Pero volvamos a ese dato, a esas casi 700.000 mujeres mayores de 80 años que viven solas. Muchas lo hacen por decisión propia, porque es lo que quieren, porque su independencia, su casa, su vida, su rutina sigue siendo sagrada a pesar de su edad y porque reivindican además su derecho a seguir así, solas. Mi madre, 81 años, que vive a 400 kilómetros de distancia, en su piso de toda la vida, en la ciudad en la que lleva viviendo desde que se casó, se atrinchera en su Pamplona natal y no hay forma de hacerla venir a Madrid, a pasar unos días. Allí están mis hermanos, sus nietos, allí esta su vida, sus rutinas, su barrio, sus vecinas, sus horarios.

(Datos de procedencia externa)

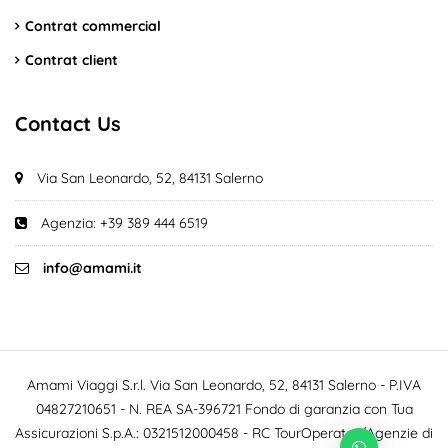
Contrat commercial
Contrat client
Contact Us
Via San Leonardo, 52, 84131 Salerno
Agenzia: +39 389 444 6519
info@amami.it
Amami Viaggi S.r.l. Via San Leonardo, 52, 84131 Salerno - P.IVA
04827210651 - N. REA SA-396721 Fondo di garanzia con Tua
Assicurazioni S.p.A.: 0321512000458 - RC TourOperator/Agenzie di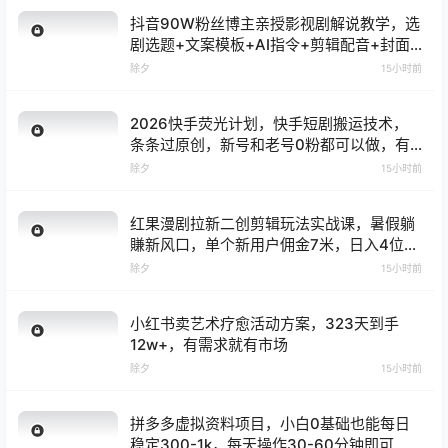
抖音90W粉丝博主亲授影视剧解说教学，选
剧选题+文案模板+AI指令+剪辑配音+封面
全流程变现，解锁精选独家收益
除夕
15小时前
2026快手荧光计划，快手短剧搬运技术，
条条过原创，新号和老号0粉都可以做，有
播放量就能賺到钱
除夕
15小时前
红果漫剧拉新二创剪辑玩法实战课，暑假躺
賺新风口，单个新用户佣金7米，日入4位数
（更新0808）
除夕
15小时前
小红书卖艺术疗愈活动方案，323天到手
12w+，有需求就有市场
除夕
15小时前
拼多多虚拟资料项目，小白0基础也能每日
稳定300-1k，每天操作30-60分钟即可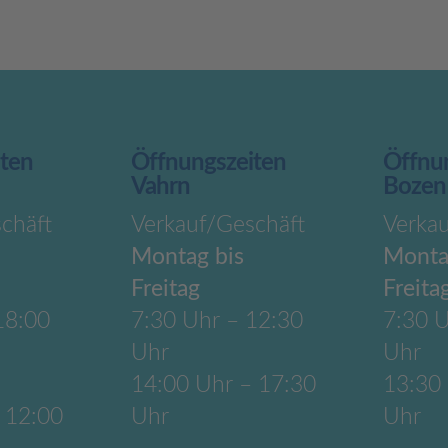
iten
Öffnungszeiten
Öffnu
Vahrn
Bozen
chäft
Verkauf/Geschäft
Verka
Montag bis
Monta
Freitag
Freita
18:00
7:30 Uhr – 12:30
7:30 U
Uhr
Uhr
14:00 Uhr – 17:30
13:30
 12:00
Uhr
Uhr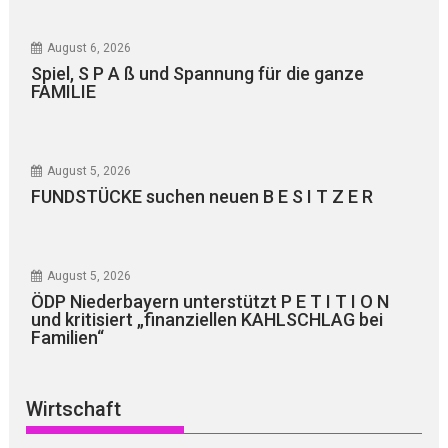
August 6, 2026
Spiel, S P A ß und Spannung für die ganze
FAMILIE
August 5, 2026
FUNDSTÜCKE suchen neuen B E S I T Z E R
August 5, 2026
ÖDP Niederbayern unterstützt P E T I T I O N
und kritisiert „finanziellen KAHLSCHLAG bei
Familien“
Wirtschaft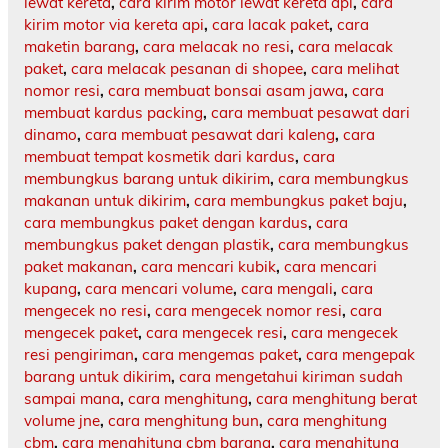
lewat kereta
,
cara kirim motor lewat kereta api
,
cara
kirim motor via kereta api
,
cara lacak paket
,
cara
maketin barang
,
cara melacak no resi
,
cara melacak
paket
,
cara melacak pesanan di shopee
,
cara melihat
nomor resi
,
cara membuat bonsai asam jawa
,
cara
membuat kardus packing
,
cara membuat pesawat dari
dinamo
,
cara membuat pesawat dari kaleng
,
cara
membuat tempat kosmetik dari kardus
,
cara
membungkus barang untuk dikirim
,
cara membungkus
makanan untuk dikirim
,
cara membungkus paket baju
,
cara membungkus paket dengan kardus
,
cara
membungkus paket dengan plastik
,
cara membungkus
paket makanan
,
cara mencari kubik
,
cara mencari
kupang
,
cara mencari volume
,
cara mengali
,
cara
mengecek no resi
,
cara mengecek nomor resi
,
cara
mengecek paket
,
cara mengecek resi
,
cara mengecek
resi pengiriman
,
cara mengemas paket
,
cara mengepak
barang untuk dikirim
,
cara mengetahui kiriman sudah
sampai mana
,
cara menghitung
,
cara menghitung berat
volume jne
,
cara menghitung bun
,
cara menghitung
cbm
,
cara menghitung cbm barang
,
cara menghitung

Mi suegra, 87 años, más viajera, más nómada, pasa temporadas al sol, temporadas en el norte en su San Sebastián natal, pero también prefiere vivir sola. A ambas, la soledad les ha llegado por imposición, por la pérdida de su compañero de vida. Pero cuando ha llegado ese momento, no han querido ni oír hablar de irse a vivir con alguno de sus hijos. Tienen su casa, se sienten independientes, se sienten bien y prefieren seguir así. Es verdad que ambas, a pesar de su edad, se han sumado a las nuevas tecnologías de una forma asombrosa y están perfectamente conectadas. Mandan mensajes, audios (cierto que hay veces que ni con el Google Translate llegas a entender qué te han dicho o escrito) y para nosotros, es una tranquilidad tenerlas tan accesibles.

¿Espiando... por una buena causa?

Pero no todas las mujeres optan por esto. Algunas personas mayores viven solas sin haberlo elegido, con una sensación de olvido que les pesa y que supone el peor compañero para sus últimos años de vida.

La mujer que fue localizada este viernes tras haber estado 15 años muerta, tenía un nombre, Isabel, y una historia. Según contaban los compañeros de El Mundo, se enamoró de un hombre casado, arquitecto y tras varios años de relación él dejó a su mujer y se casó con Isabel. Su familia nunca lo aceptó y aquello la alejó para siempre de los suyos. Isabel y su marido no tuvieron hijos y cuando él murió, ella cayó en una depresión. Hasta el día que murió, hace la friolera de 15 años. Han pasado muchos inviernos y muchos veranos desde entonces, muchas nochebuenas y celebraciones en el piso de al lado, en la calle de enfrente. La ciudad ha seguido su ritmo mientras ella seguía ahí, sola, muerta, tirada en un baño y momificándose su cuerpo al mismo ritmo que la vida seguía sin echarla de menos.

El olvido es la peor de las condenas. Nuestros mayores no merecen terminar sus días así. Hay miles de opciones, de voluntarios, aplicaciones, asociaciones que prestan ayuda. Pero también a nosotros nos toca cuidar de los que tenemos cerca, de nuestros mayores y de los que viven en el piso de al lado y sabemos que están solos. Sonreírles, hablar con ellos, decirles qué tal van. Muchas veces no piden nada más, simplemente que les hagamos un poquito de caso.